Homily at Baccalaureate Mass, Christendom College, May 17, 2003
Avery Cardinal Dulles, S.J.

Even though your college bears the name of Christendom, you will have no difficulty acknowledging that the followers of Jesus were not originally called Christians. That name was first used in Antioch, in a Gentile environment, where the title "Christ" came to be used as though it were a proper name. In Judea the Christian movement was initially called the Way, a term used no less than seven time in the Book of Acts. The term can still serve to remind us that we are on the way, and that the way for us is none other than Jesus himself. He himself, as we heard, declares: "I am the way."

"Way" is a dynamic title, well suited to what Vatican II called the pilgrim people of God, a people still pressing forward, as Augustine said, "amid the persecutions of the world and the consolation of God" (LG 8, quoting the City of God 18.51.2). All of us are wayfarers so long as we are in this mortal condition. Even after you get your diplomas tomorrow, you graduating seniors will still be on the way. You will get a new commission to press forward, conscious that "we have here no lasting city, but seek the city that is to come" (Heb 13:14).

When Jesus points to himself as the Way, he means that he is the true way, the way that leads to life. He is not the only way. Elsewhere in the Gospel, he warns us that we must enter in by the narrow gate (himself, the gate of the sheepfold), for wide is the gate and broad is the way that lead to destruction (Mt 7:13). The earliest Christian catechism, know as the Didache, builds on the fundamental premise that "there are two ways, one great difference" (Didache 1.1). The vices mentioned in this early exhortation are the same as those all too familiar in our day: sins of lying, theft, pride, anger, adultery, fornication, and abortion.

Not only is Jesus the true way; he is Truth itself. Truth is preeminently what satisfies the human mind. We are intellectual creatures, made for truth. There is nothing that causes so many disorders in society and in individual lives as ignorance or rejection of truth. The devil, we know, is the father of lies (Jn 8:44). In our time there is no lack of persons who by their wickedness suppress the truth of God, exchanging it for a lie, as did the Romans of Paul's day (Rom 1:18). Even more pervasive are the skeptics and pragmatists who, like Pontius Pilate, shrug off the quest for truth as a waste of time. The quest may indeed be difficult, but it cannot be renounced without throwing the whole of life into chaos. Those who earnestly seek the truth dispose themselves to recognizing it when it comes. As Jesus said in reply to Pilate, "For this I was born, and for this I came into the world, to bear witness to the truth. Everyone who is of the truth hears my voice" (Jn 18:37).

Treasure the fact that you have been given a Catholic education in which the truth of revelation was no severed from the truth of the human sciences. There are many rivers of truth, but in the end they merge into one undivided stream. When the perennial questions are seriously asked, Christ can be recognized as the encompassing truth. Truth in the end turns out to be a Person, a person whom we encounter both in the proclamation of the Gospel and in the ministry of the sacraments.

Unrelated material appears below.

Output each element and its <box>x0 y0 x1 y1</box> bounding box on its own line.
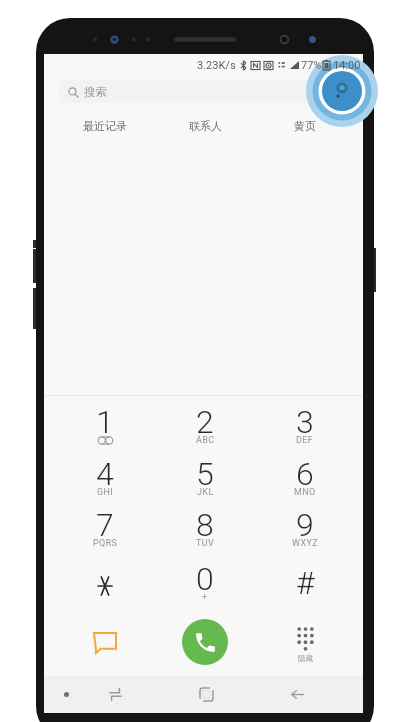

Finally, Jesus says that he is the life. Being in its highest realization takes on the form of life: it possesses and affirms itself. In an unending dual, life struggles against its own opposite, death. Christianity leads to life; its rejection, to death. Wherever we look today we see signs of death. Ours has been described as a culture of death–not simply because it devalues the life of the body but even more because of its failure to respect the life of the spirit.

Jesus says of himself that he has come that we may have life and have it more abundantly (Jn 10:10). But in him a further mystery discloses itself. Jesus the author of life succumbs to death, the ignominious and painful death of crucifixion. He tells us not to fear bodily death or those who can inflict it (Mt 10:28). Those who cling selfishly to life will lose it, and those who are ready to die for truth will save their lives (Mt 16:25). They will share in the Easter triumph of the Lord of life. " He who believes in me," says Jesus, "even though he die, shall live" (Jn 11:27).

We do not have to wait for death in order to share in the divine life that Jesus came to bring. We receive it as soon as we are reborn by baptism. We can grow in it day by day with the food of the Eucharist. As Jesus lives because of the Father, so, he tells us, those who eat him will live because of him (Jn 6:57). The Eucharist is our daily bread, our nourishment for the way. It is the true manna that comes from heaven, the living and life-giving bread that imparts spiritual growth and strength.

Here at Christendom College you have, I trust, learned to love the Eucharist. Take that love with you wherever you go. The more you life is centered on this sacrament of sacraments, the more energized will it be in all its dimensions. Neither death nor life nor anything under heaven will be able to separate you from him who is the Way, the Truth, and the Life.